What to produce:
A verbatim copy of all the data is required; the pictures should not appear in it.

Dataset entries
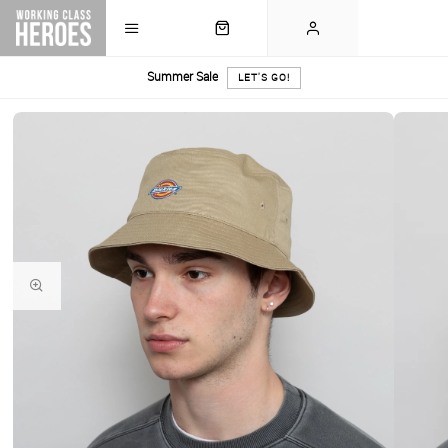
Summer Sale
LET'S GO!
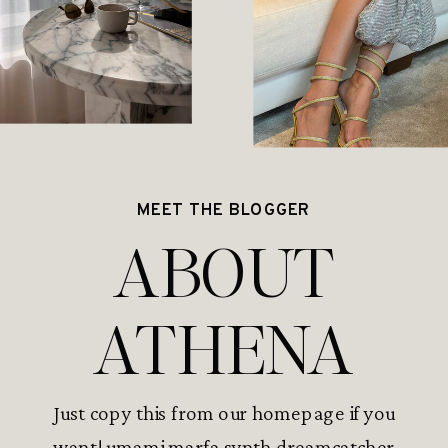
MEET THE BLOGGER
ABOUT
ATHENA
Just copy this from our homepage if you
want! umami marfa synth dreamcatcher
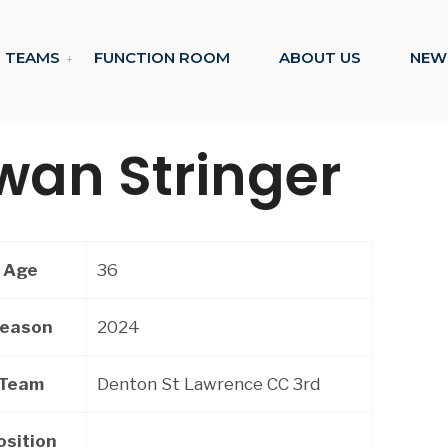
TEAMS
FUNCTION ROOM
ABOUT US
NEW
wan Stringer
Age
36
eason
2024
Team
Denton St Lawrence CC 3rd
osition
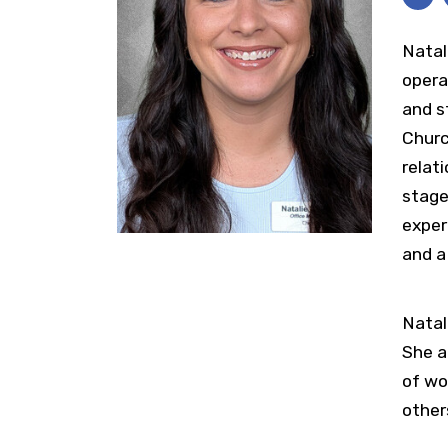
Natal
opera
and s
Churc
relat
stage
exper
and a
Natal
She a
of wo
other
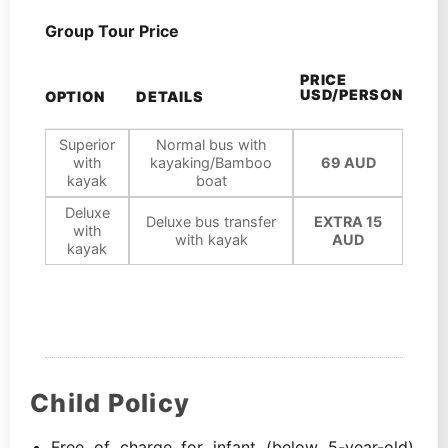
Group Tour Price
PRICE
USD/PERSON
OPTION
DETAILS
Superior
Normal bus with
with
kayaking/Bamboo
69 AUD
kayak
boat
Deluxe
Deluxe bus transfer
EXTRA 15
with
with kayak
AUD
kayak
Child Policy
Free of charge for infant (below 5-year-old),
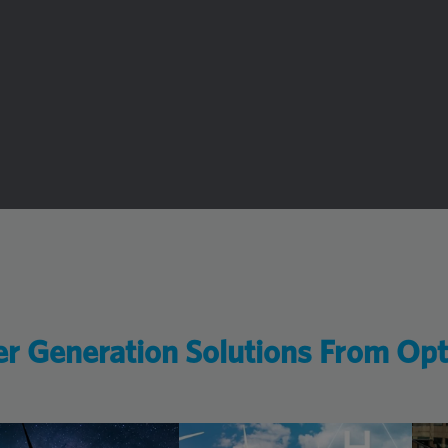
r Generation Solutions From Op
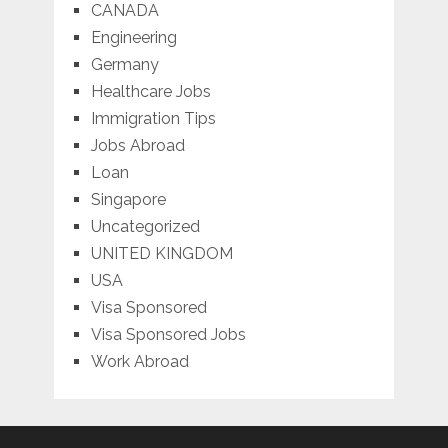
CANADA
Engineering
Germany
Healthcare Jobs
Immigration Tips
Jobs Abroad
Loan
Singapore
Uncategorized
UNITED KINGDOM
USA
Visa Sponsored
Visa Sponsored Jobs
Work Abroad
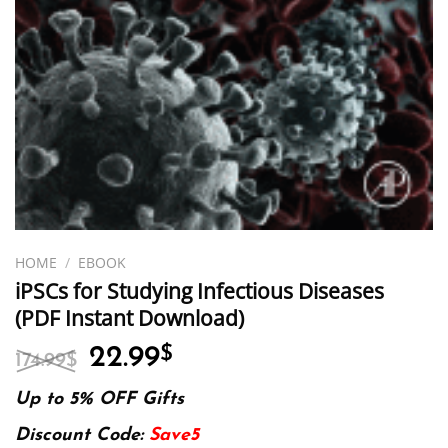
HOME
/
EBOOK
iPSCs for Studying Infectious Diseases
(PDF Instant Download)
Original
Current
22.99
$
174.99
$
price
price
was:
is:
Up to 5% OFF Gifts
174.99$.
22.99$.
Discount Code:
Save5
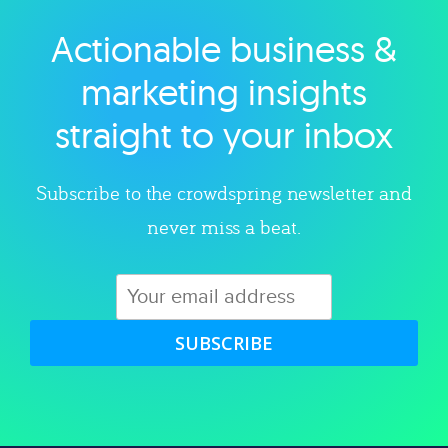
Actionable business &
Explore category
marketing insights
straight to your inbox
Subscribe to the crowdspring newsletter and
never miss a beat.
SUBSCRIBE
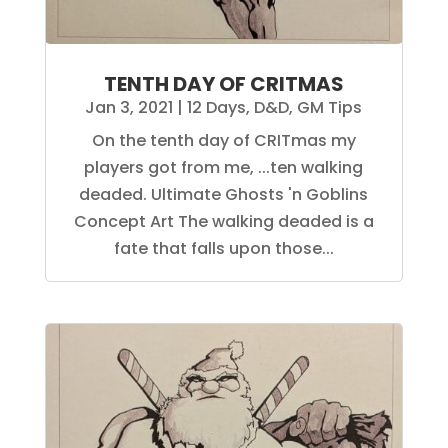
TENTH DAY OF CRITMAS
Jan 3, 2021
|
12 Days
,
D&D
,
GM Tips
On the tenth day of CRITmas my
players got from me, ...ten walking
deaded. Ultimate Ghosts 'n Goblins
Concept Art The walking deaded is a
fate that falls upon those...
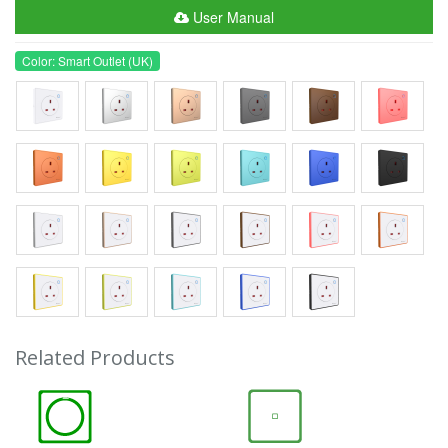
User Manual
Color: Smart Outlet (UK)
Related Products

Exercise answer:
Summer Sale
LET'S GO!
MEET THE BLOGGER
ABOUT
ATHENA
Just copy this from our homepage if you
want! umami marfa synth dreamcatcher
TEAMS
FUNCTION ROOM
ABOUT US
NEW
wan Stringer
Age
36
eason
2024
Team
Denton St Lawrence CC 3rd
osition
Natal
opera
and s
Churc
relat
stage
exper
and a
Natal
She a
of wo
other
Group Tour Price
PRICE
USD/PERSON
OPTION
DETAILS
Superior
Normal bus with
with
kayaking/Bamboo
69 AUD
kayak
boat
Deluxe
Deluxe bus transfer
EXTRA 15
with
with kayak
AUD
kayak
Child Policy
Free of charge for infant (below 5-year-old),
r Generation Solutions From Op
CANADA
Engineering
Germany
Healthcare Jobs
Immigration Tips
Jobs Abroad
Loan
Singapore
Uncategorized
UNITED KINGDOM
USA
Visa Sponsored
Visa Sponsored Jobs
Work Abroad
HOME
/
EBOOK
iPSCs for Studying Infectious Diseases
(PDF Instant Download)
Original
Current
22.99
$
174.99
$
price
price
was:
is:
Up to 5% OFF Gifts
174.99$.
22.99$.
Discount Code:
Save5
Actionable business &
Explore category
marketing insights
straight to your inbox
Subscribe to the crowdspring newsletter and
never miss a beat.
SUBSCRIBE
TENTH DAY OF CRITMAS
Jan 3, 2021
|
12 Days
,
D&D
,
GM Tips
On the tenth day of CRITmas my
players got from me, ...ten walking
deaded. Ultimate Ghosts 'n Goblins
Concept Art The walking deaded is a
fate that falls upon those...
User Manual
Color: Smart Outlet (UK)
Related Products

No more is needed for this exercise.